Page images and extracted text

»»

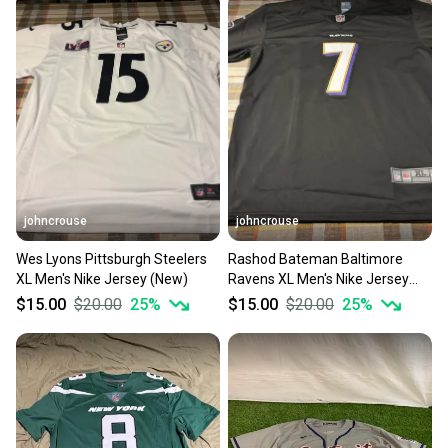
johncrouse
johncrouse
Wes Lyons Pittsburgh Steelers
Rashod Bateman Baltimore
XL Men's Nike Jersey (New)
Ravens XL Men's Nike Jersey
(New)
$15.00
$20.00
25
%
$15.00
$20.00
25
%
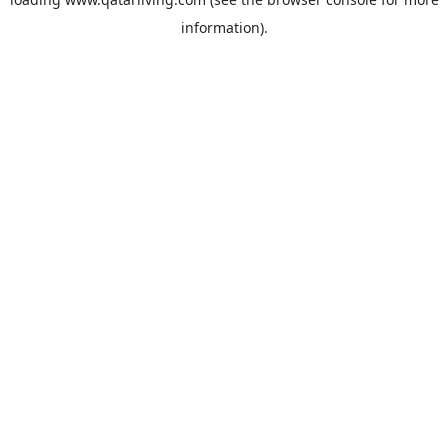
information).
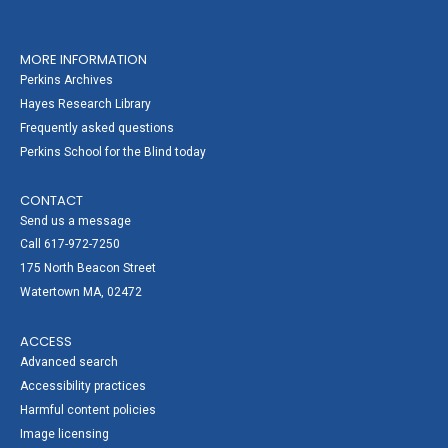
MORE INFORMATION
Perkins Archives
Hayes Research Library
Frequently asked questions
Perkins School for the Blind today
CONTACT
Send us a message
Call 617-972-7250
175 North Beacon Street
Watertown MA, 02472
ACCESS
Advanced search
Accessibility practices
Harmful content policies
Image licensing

««
»»

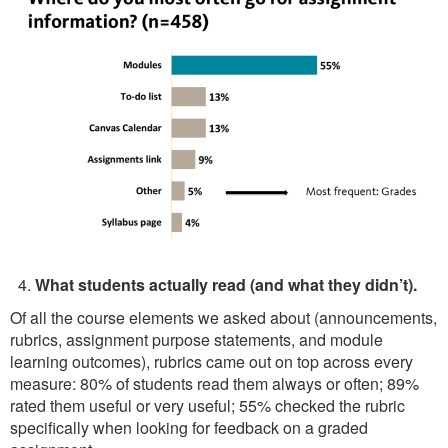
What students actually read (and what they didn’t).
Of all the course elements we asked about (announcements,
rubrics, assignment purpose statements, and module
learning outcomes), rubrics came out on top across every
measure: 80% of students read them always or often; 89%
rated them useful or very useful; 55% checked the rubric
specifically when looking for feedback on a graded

««

In the entries above, find the line with "Perkins Archives" and the line with "Image licensing", then set down exactly those two and every line between them, nothing else.

● OUTPUT OF THE TASK
Perkins Archives
Hayes Research Library
Frequently asked questions
Perkins School for the Blind today
CONTACT
Send us a message
Call 617-972-7250
175 North Beacon Street
Watertown MA, 02472
ACCESS
Advanced search
Accessibility practices
Harmful content policies
Image licensing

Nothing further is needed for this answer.